Casos de COVID-19 prolongados arrojan nueva luz sobre los enfermos de fatiga crónica

Los síntomas persistentes afectan a algunos pacientes de COVID, pero pueden reducir el problema de la fatiga crónica
Por KEVIN COOL
22 de Febrero de 2021
Actualizado: 22 de Febrero de 2021

Cuatro semanas después de que Jennifer Minhas, enfermera pediátrica de San Diego, contrajera COVID-19 en marzo de 2020, la tos y la fiebre se habían desaparecido, pero surgieron nuevos síntomas: dolor en el pecho, frecuencia cardíaca elevada y fatiga aplastante. Su médico de cabecera le dijo que sólo estaba ansiosa y que ninguno de sus otros pacientes con COVID-19 tenía esos problemas.

“Eso no era lo que necesitaba escuchar”, dijo Minhas.

A veces, se sentía demasiado agotada para sostener la cabeza. “Fue como una especie de zombi durante meses, arrastrando los pies sin poder hacer casi nada”.

El término clínico para la fatiga aplastante que describe Minhas es “malestar postesfuerzo”. Es un síntoma común entre los pacientes que no se han recuperado de la COVID-19. También coincide con un rasgo habitual de otra enfermedad crónica: la encefalomielitis miálgica, también conocida como síndrome de fatiga crónica o SFC.

Los pacientes con EM/SFC también manifiestan un deterioro cognitivo —”niebla cerebral”— y una intolerancia ortostática [a estar de pie], en la que permanecer de pie produce un ritmo cardíaco acelerado y mareos.
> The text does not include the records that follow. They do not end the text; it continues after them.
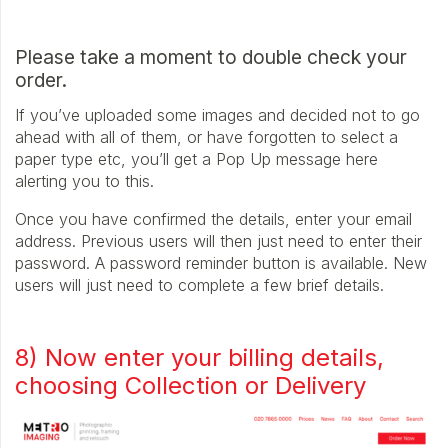
Please take a moment to double check your
order.
If you’ve uploaded some images and decided not to go
ahead with all of them, or have forgotten to select a
paper type etc, you’ll get a Pop Up message here
alerting you to this.
Once you have confirmed the details, enter your email
address. Previous users will then just need to enter their
password. A password reminder button is available. New
users will just need to complete a few brief details.
8) Now enter your billing details,
choosing Collection or Delivery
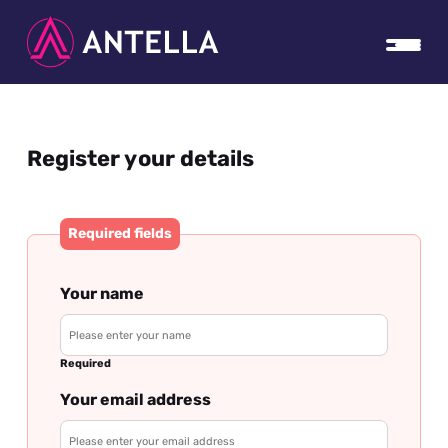
Register your details
Required fields
Your name
Required
Your email address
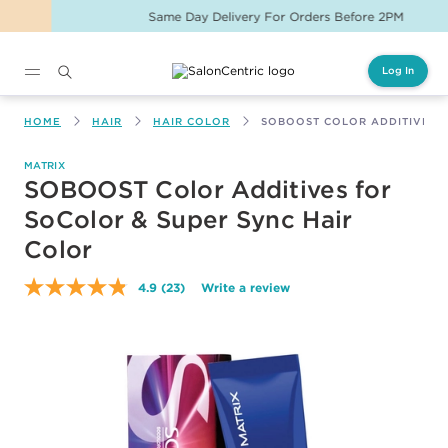
Same Day Delivery For Orders Before 2PM
Log In
Main content
HOME
HAIR
HAIR COLOR
SOBOOST COLOR ADDITIVES 
MATRIX
SOBOOST Color Additives for
SoColor & Super Sync Hair
Color
4.9
(23)
Write a review
Read
23
Reviews.
Same
page
link.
Minhas ha experimentado estos síntomas, al igual que muchos otros “pacientes prolongados”, las decenas de miles de pacientes posteriores a la COVID-19 que no se han recuperado.

El porcentaje de pacientes con COVID-19 que se convierten en “pacientes prolongados” es difícil de precisar, en parte porque muchos de los primeros pacientes con COVID-19 no se sometieron a las pruebas a tiempo para detectar el virus. Pero el “COVID prolongado” es un problema potencialmente enorme. Un estudio reciente sobre 1733 pacientes de COVID-19 en Wuhan, China, descubrió que tres cuartas partes de ellos seguían teniendo síntomas seis meses después de haberles dados de alta.

Hasta enero, los médicos habían documentado más de 21 millones de casos de COVID-19 en Estados Unidos. “Si solo el 5% desarrolla síntomas persistentes” —alrededor de un millón de casos— “y si la mayoría de los que presentan síntomas tienen ME/SFC, duplicaríamos la cantidad de estadounidenses que padecen ME/SFC en los próximos dos años”, escribió recientemente el Dr. Anthony Komaroff, profesor de la Facultad de Medicina de Harvard, en la revista Harvard Health Letter.

Se desconoce la causa del ME/CFS, pero múltiples estudios han descubierto que se genera tras infecciones virales agudas, desde la gripe española de 1918 hasta el ébola. “Un cierto porcentaje de personas no se recupera”, afirma Leonard Jason, investigador de la Universidad DePaul.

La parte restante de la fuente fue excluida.